Since lock-unlock-pcf-autoscaling script is to start autocaling apps, it would firstly attempt to authenticate with capi endpoint.  
backup_restore/ba402cc8-83ed-4940-b0e3-16aa9e9162a3:/var/vcap/jobs/lock-unlock-pcf-autoscaling/bin/bbr# cat post-backup-unlock 

#!/bin/bash 
set -e 

function authenticate_and_target() { 
  cf api $API_ENDPOINT  
  cf auth $ADMIN_USER $ADMIN_PASSWORD 

  if ! cf target -o $ORG -s $SPACE ; then 
    echo "Autoscaler org/space not found; exiting" 
    exit 0 
  fi 
} 

......

cf start ${APP_NAME} 
cf start ${APP_NAME}-api 

However, it might take a little while for CAPI endpoint to be registered in gorouters, therefore lock-unlock-pcf-autoscaling script could possibly fail with connecting to CAPI endpoint right after cloud_controller jobs were unlocked. 

Environment

Product Version: 3.0

Resolution

Since this is expected behaviour, product team decided to change lock-unlock-pcf-autoscaling script to have it wait for a short while before attempting connection to CAPI endpoint.
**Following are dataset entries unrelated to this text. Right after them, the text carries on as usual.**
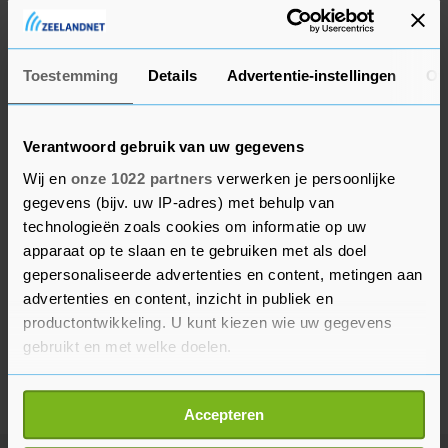
Khalils greencard (permanente
verblijfsvergunning) ingetrokken.
Toestemming
Details
Advertentie-instellingen
Ov
Verantwoord gebruik van uw gegevens
Wij en
onze 1022 partners
verwerken je persoonlijke
gegevens (bijv. uw IP-adres) met behulp van
technologieën zoals cookies om informatie op uw
apparaat op te slaan en te gebruiken met als doel
gepersonaliseerde advertenties en content, metingen aan
advertenties en content, inzicht in publiek en
productontwikkeling. U kunt kiezen wie uw gegevens
gebruikt en met welke doelen.
Als u het toestaat, willen we ook graag:
Accepteren
Informatie verzamelen over uw geografische
locatie, die tot een paar meter nauwkeurig kan zijn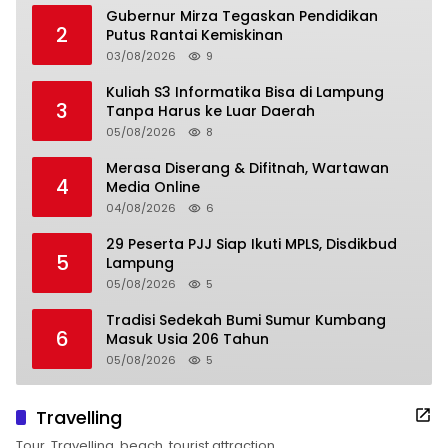
Gubernur Mirza Tegaskan Pendidikan
2
Putus Rantai Kemiskinan
03/08/2026
9
Kuliah S3 Informatika Bisa di Lampung
3
Tanpa Harus ke Luar Daerah
05/08/2026
8
Merasa Diserang & Difitnah, Wartawan
4
Media Online
04/08/2026
6
29 Peserta PJJ Siap Ikuti MPLS, Disdikbud
5
Lampung
05/08/2026
5
Tradisi Sedekah Bumi Sumur Kumbang
6
Masuk Usia 206 Tahun
05/08/2026
5
Travelling
Tour, Travelling, beach, tourist attraction,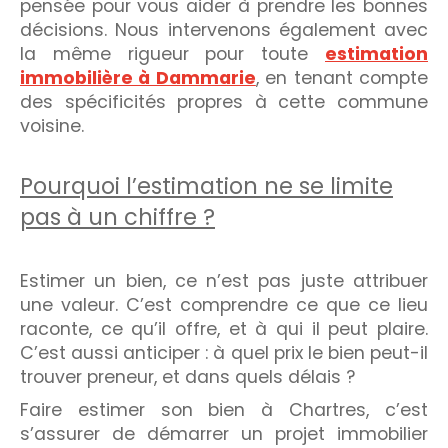
pensée pour vous aider à prendre les bonnes
décisions. Nous intervenons également avec
la même rigueur pour toute
estimation
immobilière à Dammarie
, en tenant compte
des spécificités propres à cette commune
voisine.
Pourquoi l’estimation ne se limite
pas à un chiffre ?
Estimer un bien, ce n’est pas juste attribuer
une valeur. C’est comprendre ce que ce lieu
raconte, ce qu’il offre, et à qui il peut plaire.
C’est aussi anticiper : à quel prix le bien peut-il
trouver preneur, et dans quels délais ?
Faire estimer son bien à Chartres, c’est
s’assurer de démarrer un projet immobilier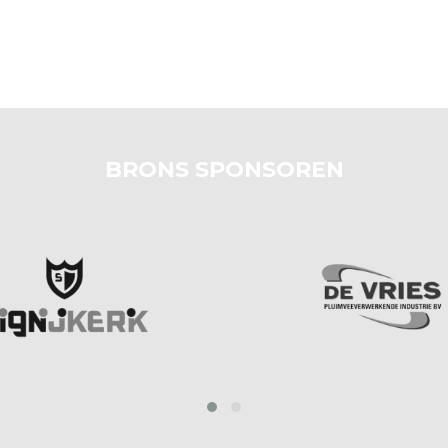
BRONS SPONSOREN
prev
next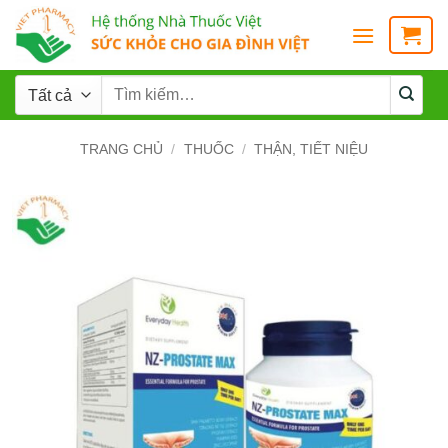
TRANG CHỦ
/
THUỐC
/
THẬN, TIẾT NIỆU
For example, 

function authenticate_and_target() { 

  sleep 120 # to wait for cloud_controller coming up 

  cf api $API_ENDPOINT  
  cf auth $ADMIN_USER $ADMIN_PASSWORD 

  if ! cf target -o $ORG -s $SPACE ; then 
    echo "Autoscaler org/space not found; exiting" 
    exit 0 
  fi 
} 

The change was already checked into cf-autoscaling v249.2.2 release and waiting for it to be patched into next TAS releases.
And the same change can also be manually added to /var/vcap/jobs/lock-unlock-pcf-autoscaling/bin/bbr/post-backup-unlock script on backup_restore instance of TAS deployment as a temporary solution. Please note that the manual change would be reverted if backup_restore instance is updated/recreated.